Morgana le lenzuola tra le mani stringe, ardendo per la sua lingua che decisa in lei si spinge, urtando e lambendo nervi sconosciuti, solleticata dai suoi capelli che sulle cosce cadono e lascivi le accarezzano; ella crede che niente di più profondo possa provare, ma rapida si ricrede quando l’amata, sadica ritenuta, da lei s’allontana, per quel che le pare essere un’eternità, e le dita, in coppia, dentro di lei fa affondare. Morde il cuscino di tutta risposta, poiché le sue urla non possono echeggiare nell’intero castello, e teme di poter morire quando Ginevra su di lei nuovamente si sdraia, facendo strusciare i seni contro la sua schiena e rendendola cosciente di quanto siano turgidi i capezzoli; ma quella, che morta realmente la vuole, ancor più osa: a quella prima coppia di dita un’altra ne fa seguire, muovendoli tutti flemmaticamente e godendo dei brividi del suo corpo che sotto al proprio si contorce e che con desio più attrito cerca; Morgana allora appena un poco si solleva, addossando sulle ginocchia l’intero peso, e Ginevra, ansante, il fulcro fremente infine le tocca.

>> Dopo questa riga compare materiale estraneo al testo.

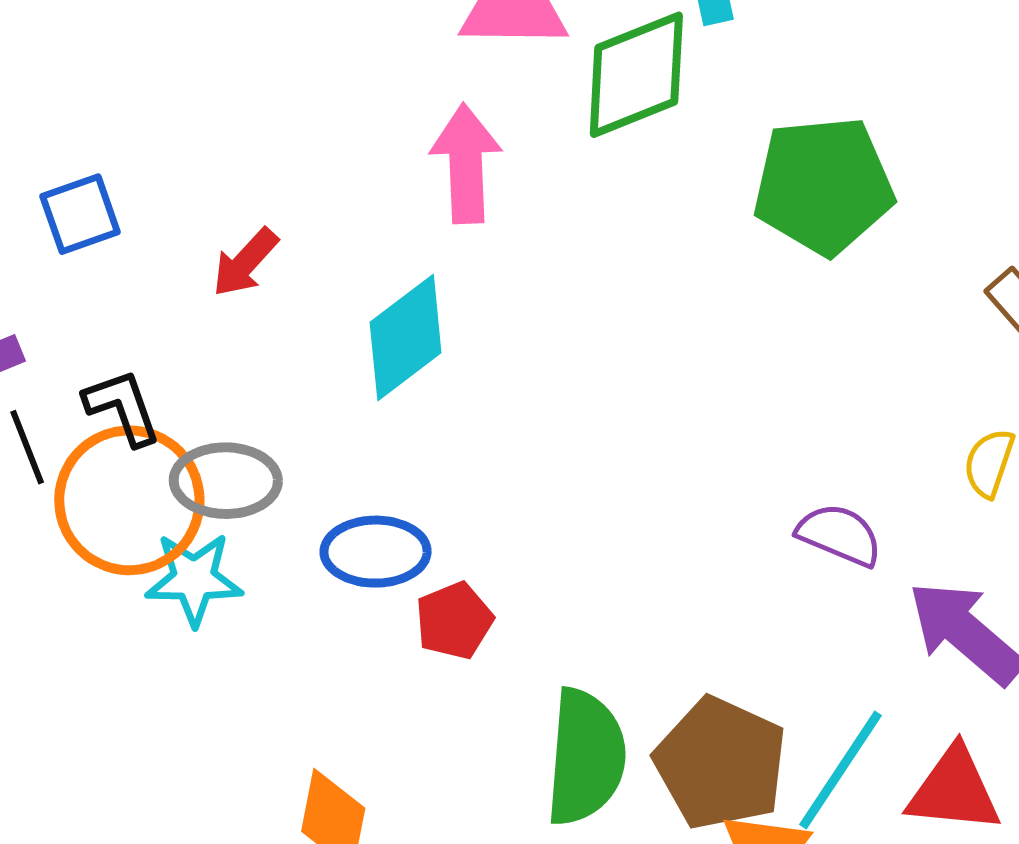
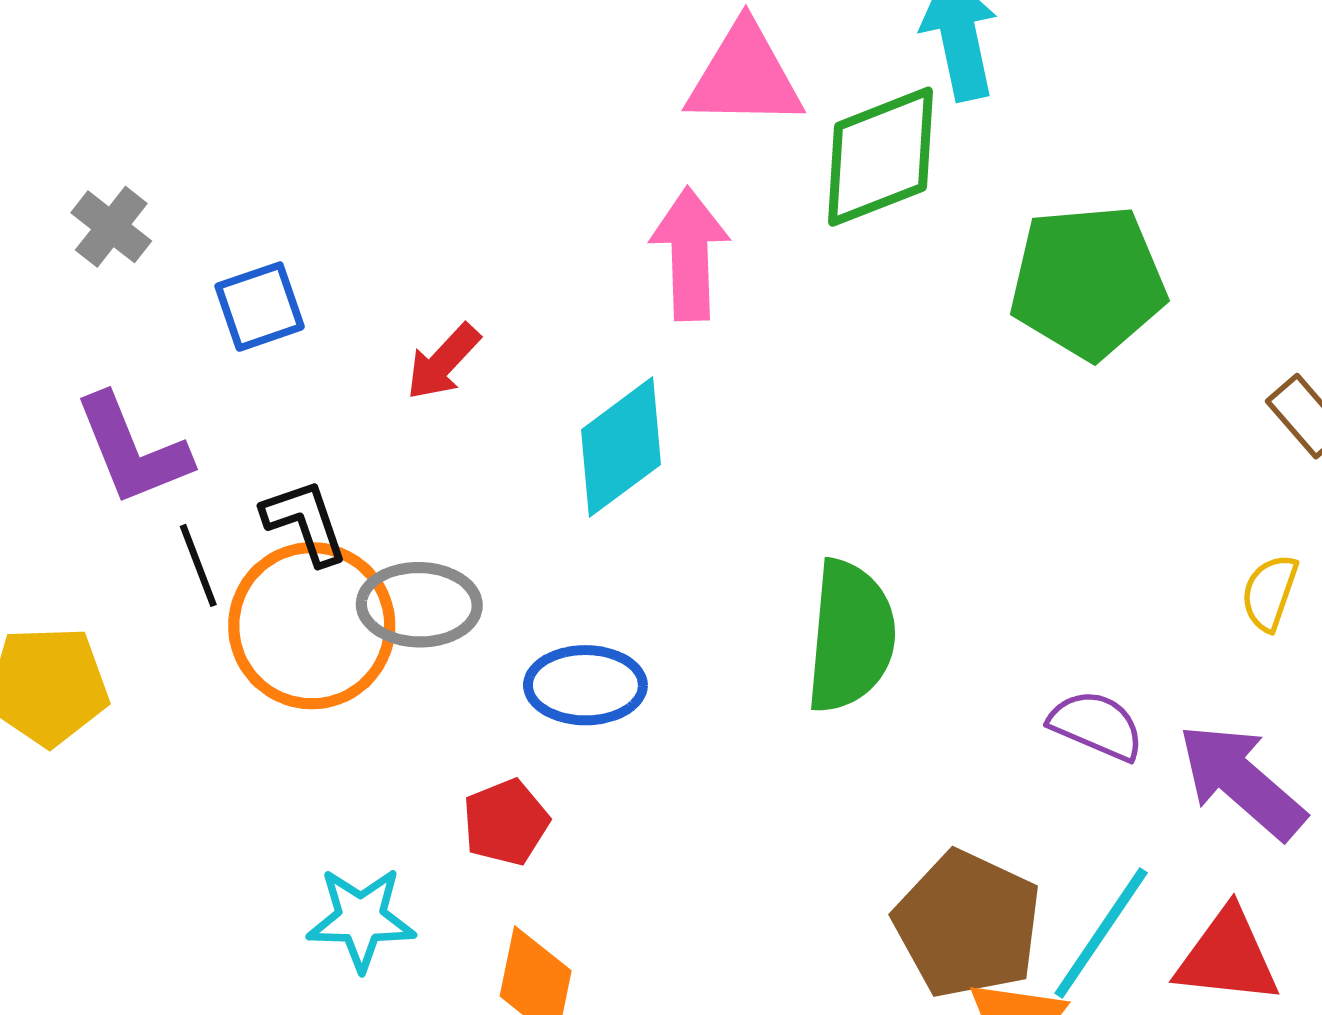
purple semicircle: (839, 535) -> (1096, 725), moved
cyan star: (194, 579) -> (361, 919), moved
red pentagon: (454, 621) -> (506, 822), moved
green semicircle: (586, 757) -> (851, 636), moved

La futura regina allora apprende che quello è per lei il momento prediletto: cosa vi è di più bello di sentire palpitare attorno alle dita il sesso amato dell’ amata e farsi accarezzare da sussurrati ti amo?

Da Morgana, riluttante, si allontana, ma accanto le si sdraia, osservando il cielo tingersi tenuamente oltre la finestra, dalla quale, pur essendo ben serrata, il vociare della stirpe umana destata s’ode; la sua signora, accorgendosi che il viso tristemente si rabbuia, verso sé lo volge, le sorride, la bacia e Ginevra allora muta di nuovo parere: quello è l’attimo che più di così non può essere perfetto.